▶ [Work to complete] Wherever the string "eine" appears in the records, return the line that holds it.

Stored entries
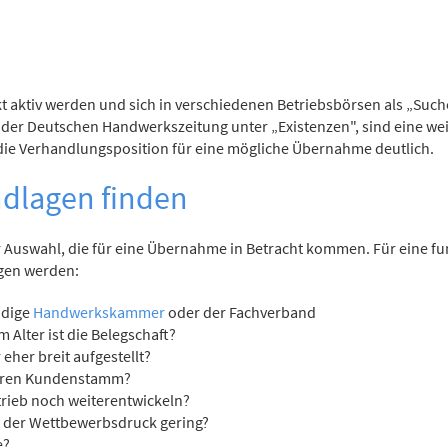
kt aktiv werden und sich in verschiedenen Betriebsbörsen als „Such
der Deutschen Handwerkszeitung unter „Existenzen", sind eine weit
die Verhandlungsposition für eine mögliche Übernahme deutlich.
ndlagen finden
ur Auswahl, die für eine Übernahme in Betracht kommen. Für eine f
gen werden:
ndige
Handwerkskammer
oder der Fachverband
 Alter ist die Belegschaft?
 eher breit aufgestellt?
heren Kundenstamm?
trieb noch weiterentwickeln?
t der Wettbewerbsdruck gering?
e?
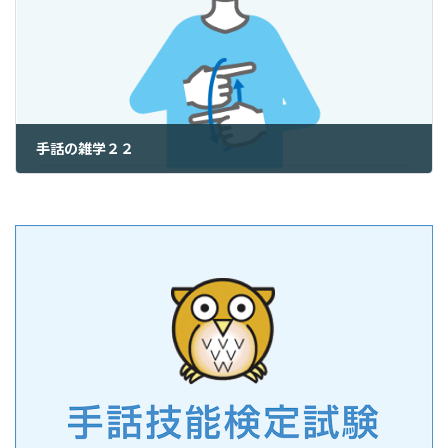
手話の雑学２２
2025年9月24日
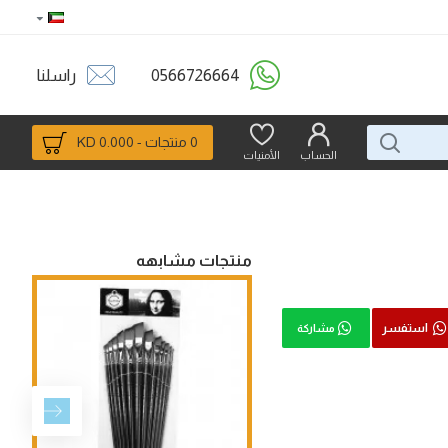
0566726664
راسلنا
0 منتجات - 0.000 KD
الحساب
الأمنيات
منتجات مشابهه
استفسر
مشاركة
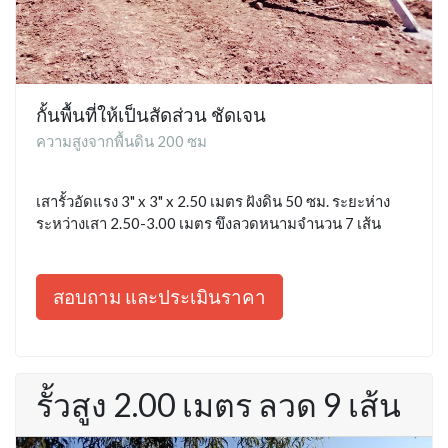
กั้นพื้นที่ให้เป็นสัดส่วน ชัดเจน
ความสูงจากพื้นดิน 200 ซม
เสารั้วอัดแรง 3" x 3" x 2.50 เมตร ฝังดิน 50 ซม. ระยะห่าง
ระหว่างเสา 2.50-3.00 เมตร ขึงลวดหนามจำนวน 7 เส้น
สอบถาม และประเมินราคา
รั้วสูง 2.00 เมตร ลวด 9 เส้น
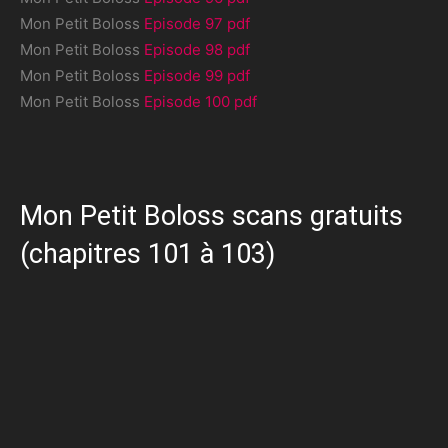
Mon Petit Boloss
Episode 97 pdf
Mon Petit Boloss
Episode 98 pdf
Mon Petit Boloss
Episode 99 pdf
Mon Petit Boloss
Episode 100 pdf
Mon Petit Boloss scans gratuits
(chapitres 101 à 103)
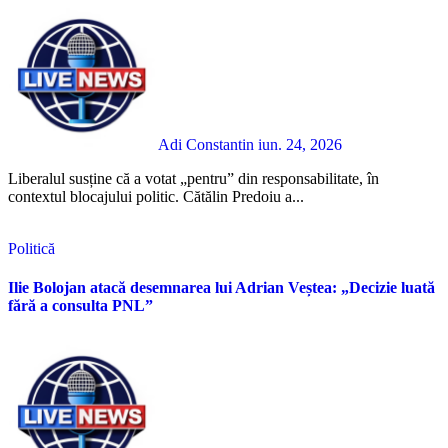
Adi Constantin
iun. 24, 2026
Liberalul susține că a votat „pentru” din responsabilitate, în
contextul blocajului politic. Cătălin Predoiu a...
Politică
Ilie Bolojan atacă desemnarea lui Adrian Veștea: „Decizie luată
fără a consulta PNL”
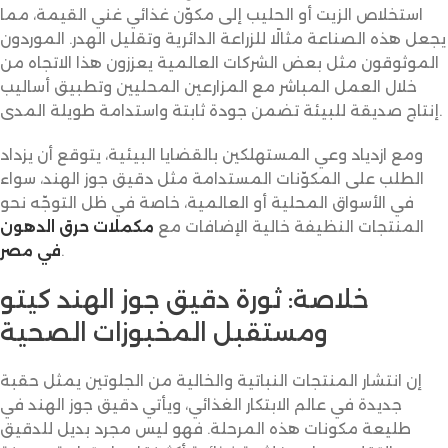
استخلاص الزيت أو الحليب إلى مكوّن غذائي غني القيمة، مما
يجعل هذه الصناعة مثالًا للزراعة الدائرية وتقليل الهدر. الموردون
الموثوقون مثل بعض الشركات العالمية يعززون هذا الاتجاه من
خلال العمل المباشر مع المزارعين المحليين وتطبيق أساليب
إنتاج صديقة للبيئة تضمن جودة ثابتة واستدامة طويلة المدى.
ومع ازدياد وعي المستهلكين بالقضايا البيئية، يتوقع أن يزداد
الطلب على المكوّنات المستدامة مثل دقيق جوز الهند، سواء
في الأسواق المحلية أو العالمية، خاصة في ظل التوجّه نحو
المنتجات النظيفة خالية الإضافات مع
مكملات حرق الدهون
.
في مصر
خلاصة: ثورة دقيق جوز الهند كيتو
ومستقبل المخبوزات الصحية
إن انتشار المنتجات النباتية والخالية من الجلوتين يمثل حقبة
جديدة في عالم الابتكار الغذائي، ويأتي دقيق جوز الهند في
طليعة مكونات هذه المرحلة. فهو ليس مجرد بديل للدقيق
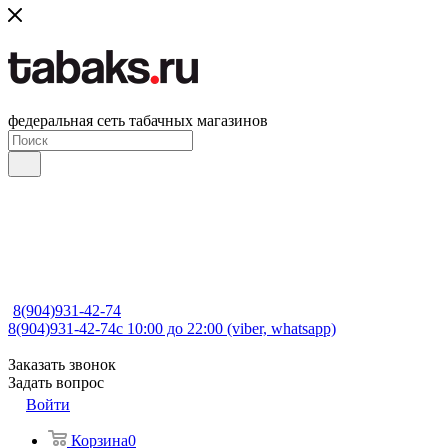
федеральная сеть табачных магазинов
8(904)931-42-74
8(904)931-42-74
с 10:00 до 22:00 (viber, whatsapp)
Заказать звонок
Задать вопрос
Войти
Корзина
0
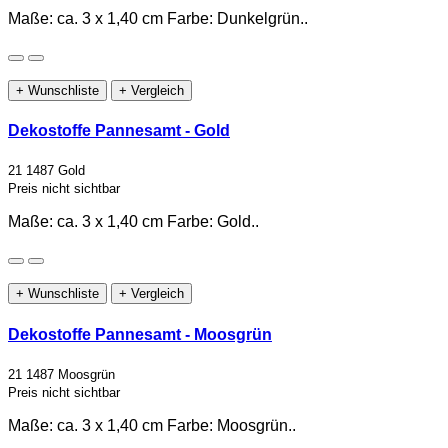
Maße: ca. 3 x 1,40 cm Farbe: Dunkelgrün..
+ Wunschliste
+ Vergleich
Dekostoffe Pannesamt - Gold
21 1487 Gold
Preis nicht sichtbar
Maße: ca. 3 x 1,40 cm Farbe: Gold..
+ Wunschliste
+ Vergleich
Dekostoffe Pannesamt - Moosgrün
21 1487 Moosgrün
Preis nicht sichtbar
Maße: ca. 3 x 1,40 cm Farbe: Moosgrün..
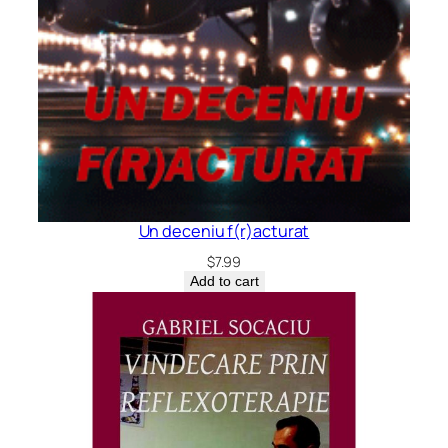
Un deceniu f(r)acturat
$
7.99
Add to cart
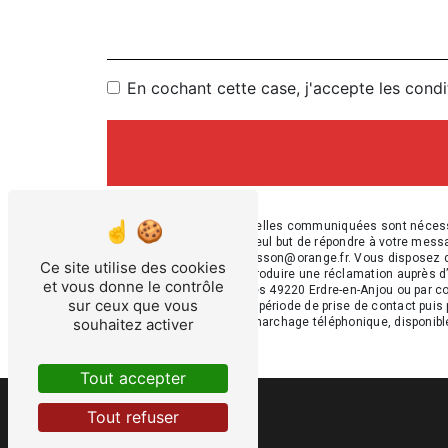
En cochant cette case, j'accepte les condi
** Les données personnelles communiquées sont nécessair
sous-traitants dans le seul but de répondre à votre mes
en-Anjou ent.courtinmoisson@orange.fr. Vous disposez de dr
Ce site utilise des cookies
moment et du droit d’introduire une réclamation auprès d
et vous donne le contrôle
l'adresse ZI des Victoires 49220 Erdre-en-Anjou ou par c
sur ceux que vous
vos données pendant la période de prise de contact puis p
souhaitez activer
liste d'opposition au démarchage téléphonique, disponibl
Tout accepter
Tout refuser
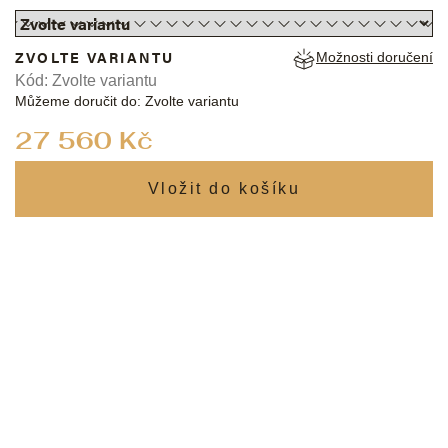
ZVOLTE VARIANTU
Možnosti doručení
Kód:
Zvolte variantu
Můžeme doručit do:
Zvolte variantu
Měrná
27 560 Kč
cena:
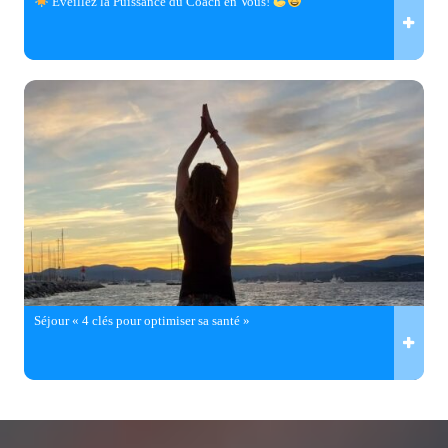
Éveillez la Puissance du Coach en Vous!
Séjour « 4 clés pour optimiser sa santé »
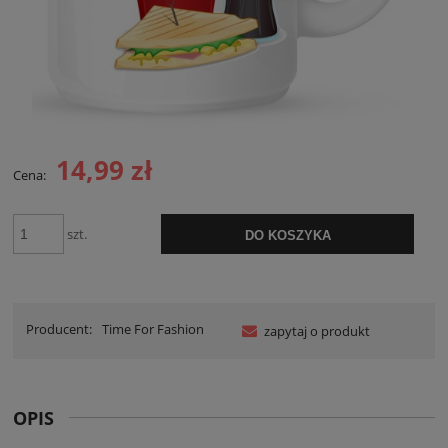
14,99 zł
Cena:
szt.
DO KOSZYKA
Producent:
Time For Fashion
zapytaj o produkt
OPIS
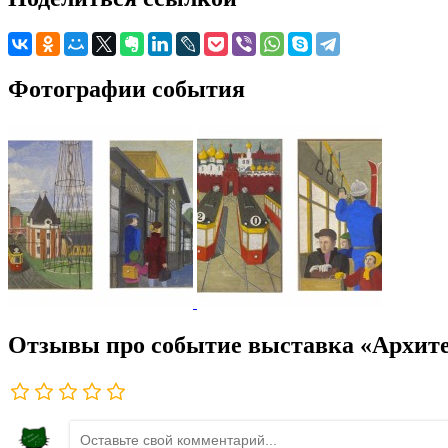
Фотографии события
Отзывы про событие выставка «Архит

▶ [Answer to this exercise]
der Deutschen Handwerkszeitung unter „Existenzen", sind eine weit
die Verhandlungsposition für eine mögliche Übernahme deutlich.
ur Auswahl, die für eine Übernahme in Betracht kommen. Für eine f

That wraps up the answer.